Knaut: Absolutely. I know exactly the mood I felt with each picture. Each one reflects spontaneous moments and the idea of wanting to try something new. It’s an ongoing trial and error. I like the idea of a glitch, of everything not working well. That’s when it gets interesting for me. There has to be a quirk, an eye-catcher. That’s the perfect moment for me to start all over.
Meanwhile back in the painting studio, I notice the colorful brooms standing in the corner.
E.B.: Do you have an idea how you are going to use these brooms for?
Knaut: Of course [laughs]. They are also a souvenir from South Africa. I use them as brushes, which I also do with many other everyday objects, such as foam mattresses. I cut them apart, build brushes out of them and use them to create wonderful textures on the canvas. I work as unconventionally as with my paints. I use cooking oil, discarded paints from construction sites, plaster elements, putties, deep primer…simply everything.

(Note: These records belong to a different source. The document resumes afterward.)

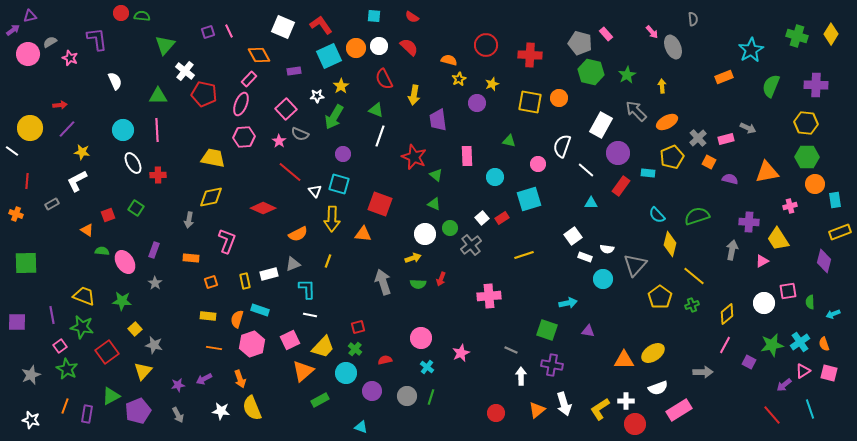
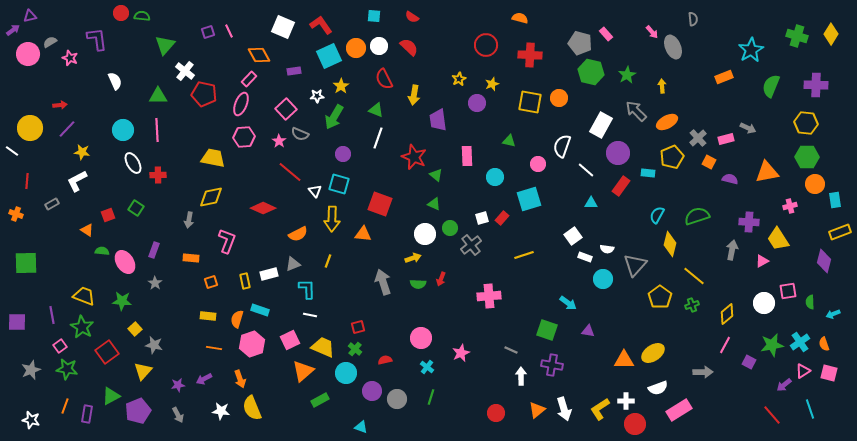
orange semicircle at (449, 60): moved 71 px right, 42 px up
white line at (380, 136): moved 2 px left, 2 px down
cyan semicircle at (657, 215): rotated 72 degrees clockwise
white square at (482, 218): rotated 24 degrees clockwise
red rectangle at (502, 218): rotated 16 degrees counterclockwise
cyan arrow at (568, 303): rotated 48 degrees clockwise
green star at (82, 327): rotated 20 degrees clockwise
yellow trapezoid at (323, 347): rotated 110 degrees counterclockwise
green star at (67, 369): rotated 20 degrees counterclockwise
gray star at (31, 375): moved 5 px up
gray circle at (407, 396): moved 10 px left, 3 px down
white arrow at (564, 404): moved 5 px down
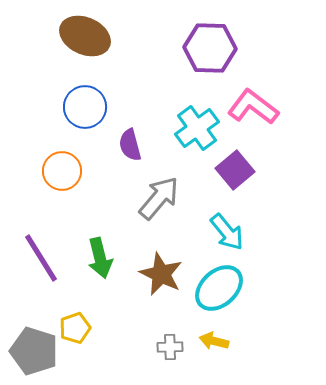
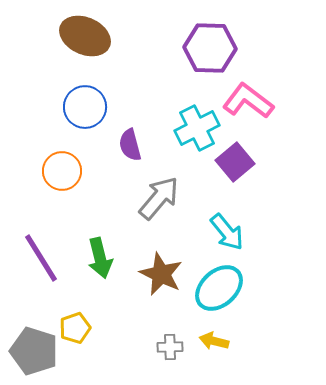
pink L-shape: moved 5 px left, 6 px up
cyan cross: rotated 9 degrees clockwise
purple square: moved 8 px up
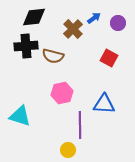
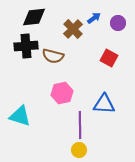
yellow circle: moved 11 px right
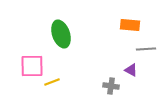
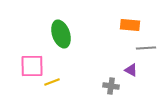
gray line: moved 1 px up
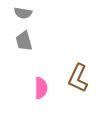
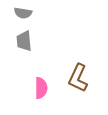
gray trapezoid: rotated 10 degrees clockwise
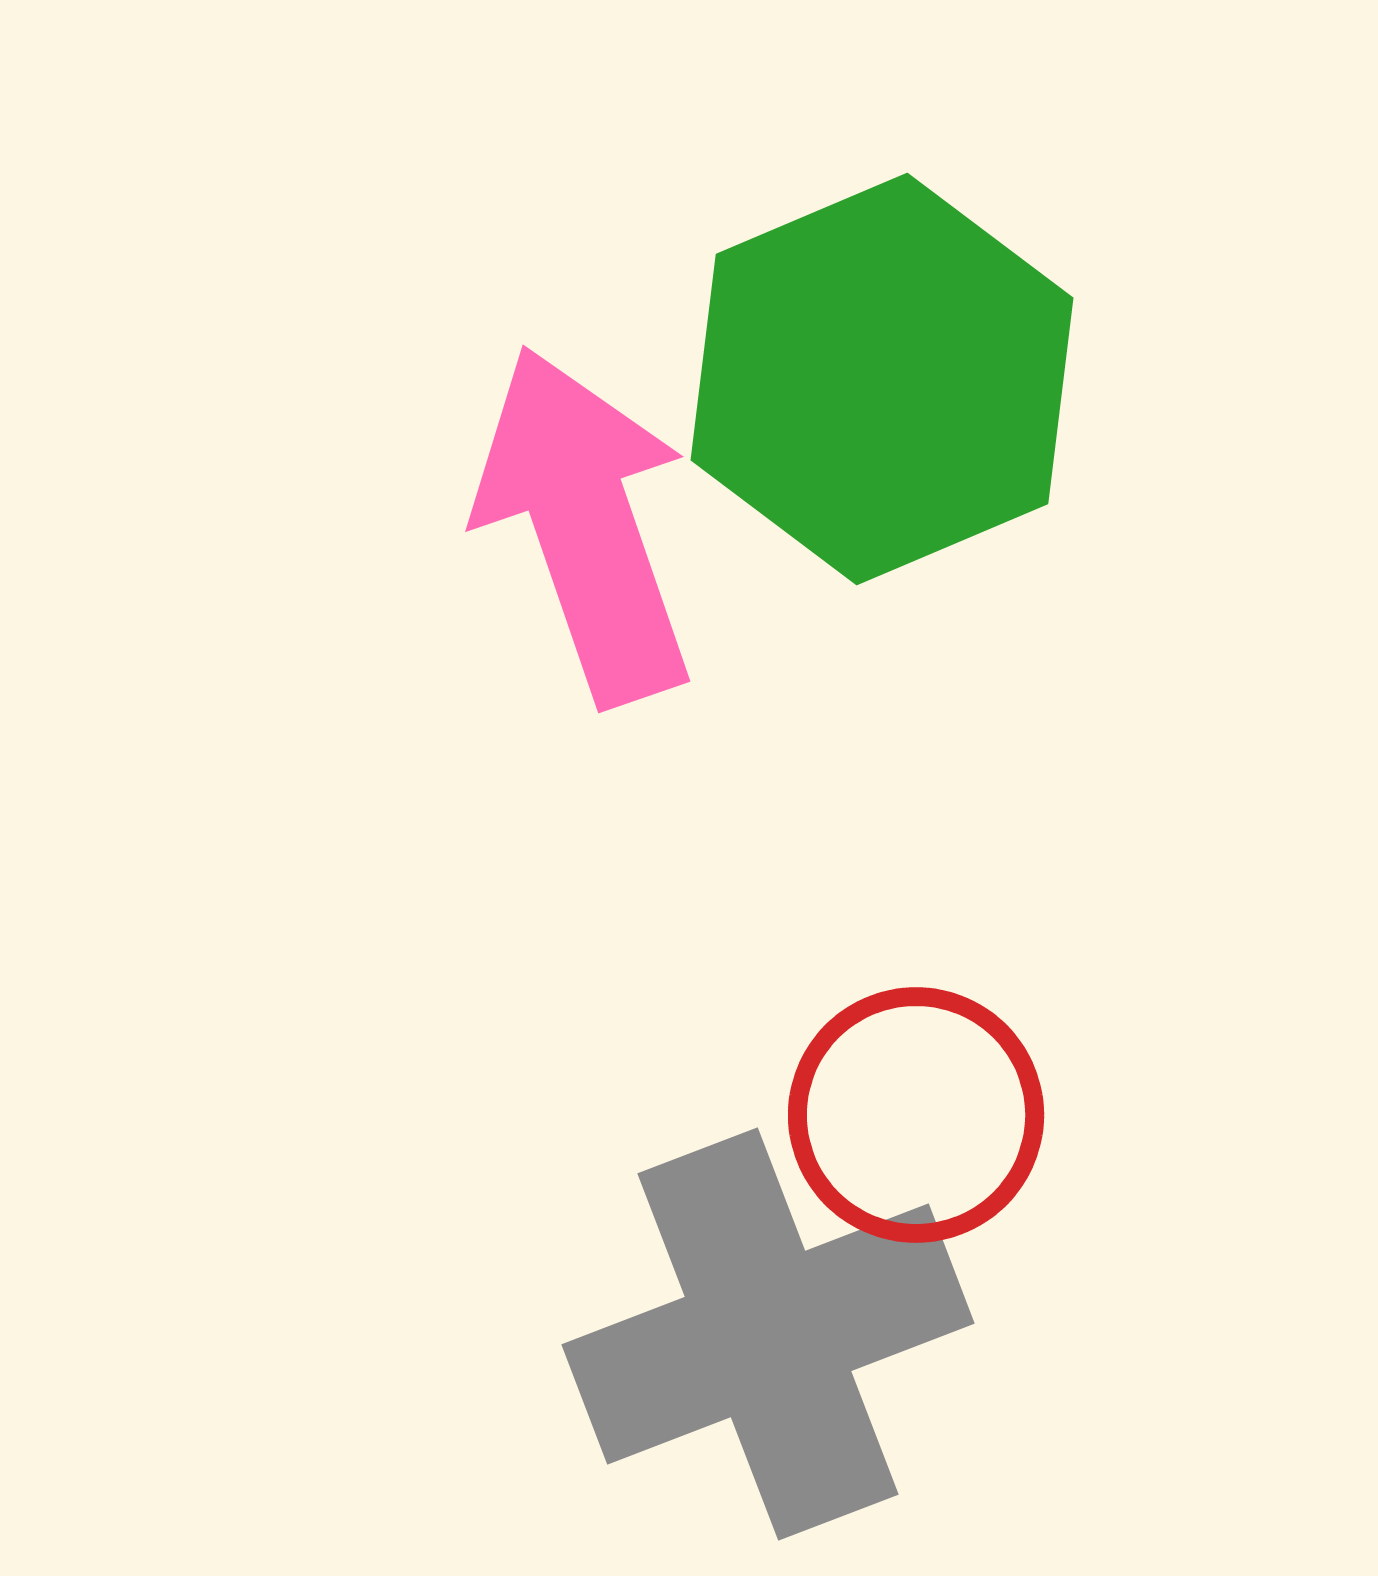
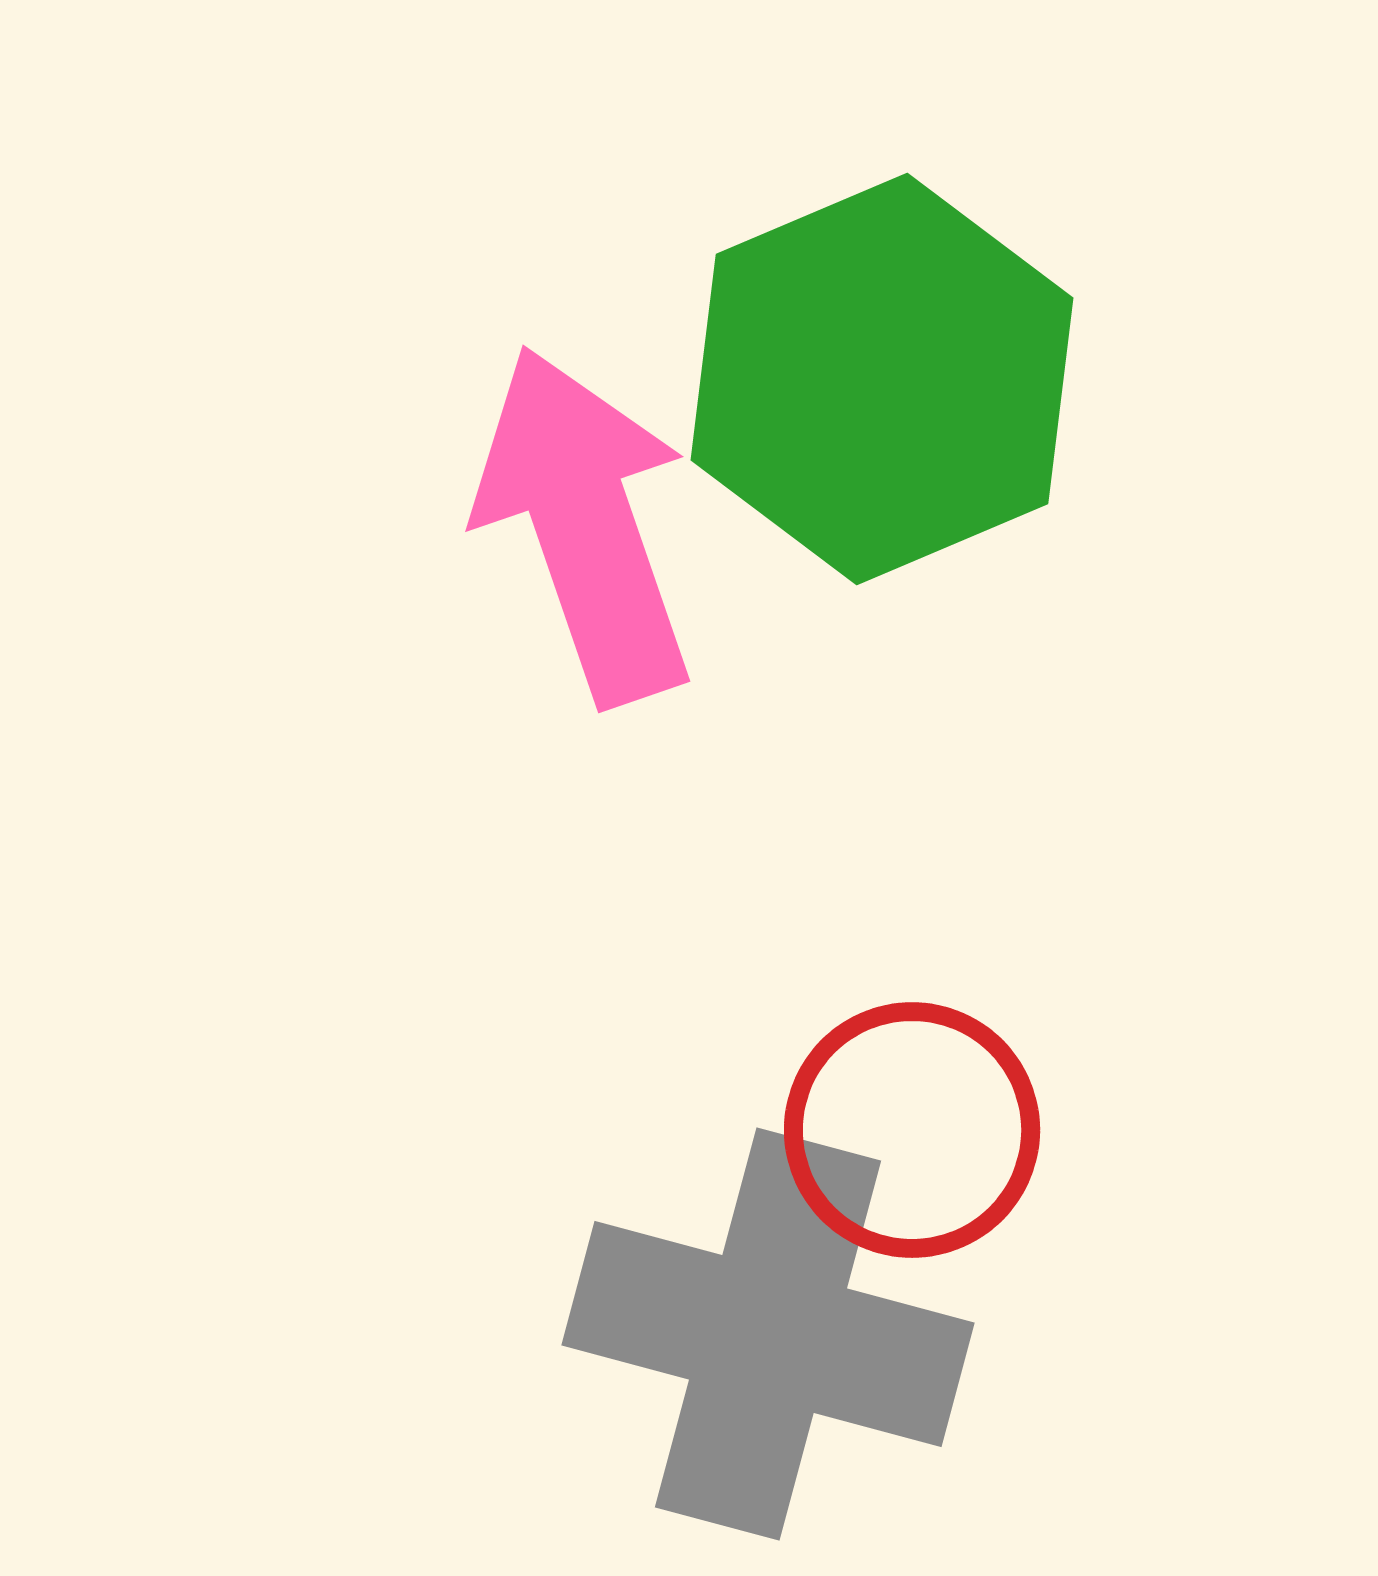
red circle: moved 4 px left, 15 px down
gray cross: rotated 36 degrees clockwise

Brooms used as brushes, Colour-„mixing-desk“
E.B.: What is your claim to harmony?
Knaut: I deliberately disregard the classical idea of harmony in painting. Whenever it becomes too beautiful, a stroke or something else is added or something is messed up. This can also be applied to my way of living and thinking. The people who are too beautiful or too nice, where everything is right, are not the ones who interest me. So: where am I drawn? Or in other words: where do I want to go? Not to the most beautiful hotels, nor to the most beautiful beach fronts. Basically, I’m looking for something else …
What was it about not wanting to be pigeonholed, I ask myself again. Even if her works contains elements of well-known art styles, it is above all Knaut herself who becomes the mirror of her own unique body of art…
P.S.: The idea of using the chicken legs, I had brought as snacks for the trip, as a prop for the cover photo arose immediately after I put on my yellow jacket. Whose idea was it? Is it necessary to say it?